If this turns out to be a reliable setup I might be able to run 2 Wordpress projects inside a 5$/mo droplet. That means 30$/year dedicated hosting, which is absolutely not bad compared to a shared hosting.
I can still add whatever library I may want and weird language or service to my setup. That’s pure freedom for a ridiculous amount of money.
Round5: PHP-FPM
If you take a closer look at Docker Wordpress you notice they have an Apache and FPM version.
What is _FPM anyway?_
I didn’t know and I didn’t care. I just thought it may be lighter than Apache so I tried it.
And I failed!
Wordpress-FPM is not a drop in replacement for the Apache version. It requires some love and an NGiNX proxy to work. Fortunately some good guy did it already.
For what I could see Wordpress-FPM is actually lighter that the Apache version but the setup hassle makes it not worth to me. I’m giving 5 minutes to each possible solution as this is just a personal project!
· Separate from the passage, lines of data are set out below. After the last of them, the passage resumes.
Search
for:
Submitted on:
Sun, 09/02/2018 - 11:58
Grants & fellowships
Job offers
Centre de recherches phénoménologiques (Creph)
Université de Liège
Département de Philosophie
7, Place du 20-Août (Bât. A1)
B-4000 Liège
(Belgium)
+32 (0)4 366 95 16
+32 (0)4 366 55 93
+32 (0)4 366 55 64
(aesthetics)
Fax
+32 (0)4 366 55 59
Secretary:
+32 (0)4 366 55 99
Remember? I’m running on a tiny tiny budget!
Round6: Wordpress Image Optimisation
Next step involves another round of Googling. Now that MySQL memory is under control I would like to do achieve the same with Apache/Wordpress.
My query was straightforward and I regret not to have searched for it earlier as it produced the complete solution as first result: optimise docker wordpress memory
From now on is pure theory, but thank you for reading!